Writing for the web is not the same as writing for print; your audience read web pages in a different way to print. Users find on-screen content harder to read and, as a result, they tend to scan pages for what they want rather than read everything, word for word.
You should structure your content with the scan reader in mind. Accept that even the most avid reader will only read about a third of what you write. Think about how to make the most important points stand out.
What to do
- Identify your key messages
What do you want the user to find out from this page? Make this the most obvious part of your content and don’t make the reader wade through the rest of the content to get to it.
- Keep pages short and content concise
You can probably get away with using 50% fewer words than you think you need.
- Keep paragraphs, sentences and words short too
Simplifying your message isn’t about talking down to people; it’s about making your content accessible to everyone.
- Get straight to the point
Tell the user what they need to know in the first paragraph. Then, if you need to, give more detail in subsequent paragraphs.
- Use Multimedia
Pages of just text can be dull, intimidating and inaccessible. If you have appropriate images, video, animation or audio use them!

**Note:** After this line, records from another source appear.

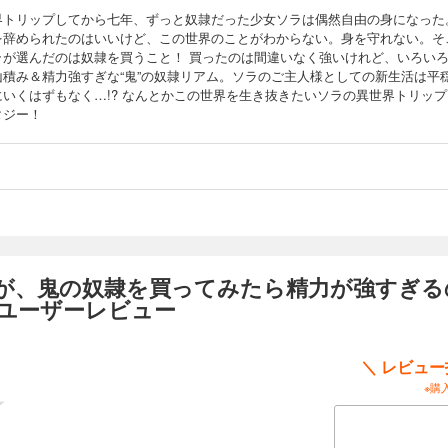
界トリップしてから七年、ずっと奴隷だった少女ソラは偶然自由の身になった
を辞められたのはいいけど、この世界のことがわからない。身を守れない。そ
ラが選んだのは奴隷を買うこと！ 買ったのは間違いなく強いけれど、いろい
山積み＆精力強すぎな“鬼”の奴隷リアム。ソラのご主人様としての新生活は平
にいくはずもなく…!? なんとかこの世界を生き抜きたいソラの異世界トリップ
タジー！
すが、鬼の奴隷を買ってみたら精力が強すぎる
のユーザーレビュー
＼ レビュ
※購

- Make images relevant to the text
Choose you images carefully – just looking at the picture should tell the same story as the text. Look at the images without the text, do they tell same story?
- Use bullet points
Makes it easier for users to pick out key facts when scan reading.
- Avoid jargon
Don’t assume the user knows what you mean. Always try to use plain English.
- State the obvious
If you want the user to click a link to go to a particular page, the link should say ‘click here to go to a particular page ‘, not just ‘click here’.
- Don’t leave them at a dead end
Where do you want the user to go after this page? How can you make it obvious to the user how to get there?
- Use headings
Headings can break up text into easy-to-read chunks and help to tell the story. Users should be able to get an overview by just reading the headings. If you only read the headings in this box, you should have a good idea about writing for the web!
What not to do
The list of things you shouldn’t do when writing for the web is long and contentious and could put you off before you start. Here are a few of the more important points to think about…
- Avoid floweriness
Never write in a flowery, journalistic, conversational, marketing style – you’re impressing no one. Just write clearly and deliver the facts.
- Don’t be a slave to copy and paste
Don’t use the same text you used in your printed material, on your old website or that you used last year. Approach each piece of content afresh and follow the best practice guidelines.
- PDFs are not a substitute for web content
PDFs are downloadable files, not web pages. They are not as flexible as web pages, are not always search engine friendly and don’t provide users with immediate access to information.
- Don’t waste your first paragraph
Don’t bother telling the user what they will find on the page. They can see for themselves. Your first paragraph needs to get straight down to the facts.
- Don’t oversell your links
Try not to cram too much information into your links. Explain what the user is linking to and then let them link to it to get the information.
- Don’t be a stranger
Make sure you regularly read through your website and remove or update any information that is out of date, no longer relevant or inaccurate.